=== DIRECTIONS FOR THIS TASK ===
Where an entry holds an image, skip the image but reproduce the rest word for word.

=== MATERIAL PROVIDED ===
++++++++++
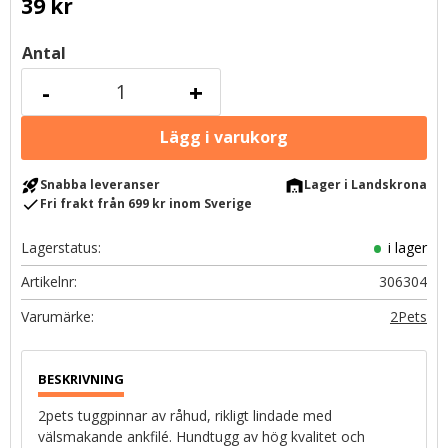
39
kr
Antal
-
+
rocket_launch
warehouse
Snabba leveranser
Lager i Landskrona
check
Fri frakt från 699 kr inom Sverige
Lagerstatus
i lager
Artikelnr
306304
2Pets
2pets tuggpinnar av råhud, rikligt lindade med
välsmakande ankfilé. Hundtugg av hög kvalitet och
++++++++++
=== RESULT OF THIS TASK ===
39
kr
Antal
-
+
rocket_launch
warehouse
Snabba leveranser
Lager i Landskrona
check
Fri frakt från 699 kr inom Sverige
Lagerstatus
i lager
Artikelnr
306304
2Pets
2pets tuggpinnar av råhud, rikligt lindade med
välsmakande ankfilé. Hundtugg av hög kvalitet och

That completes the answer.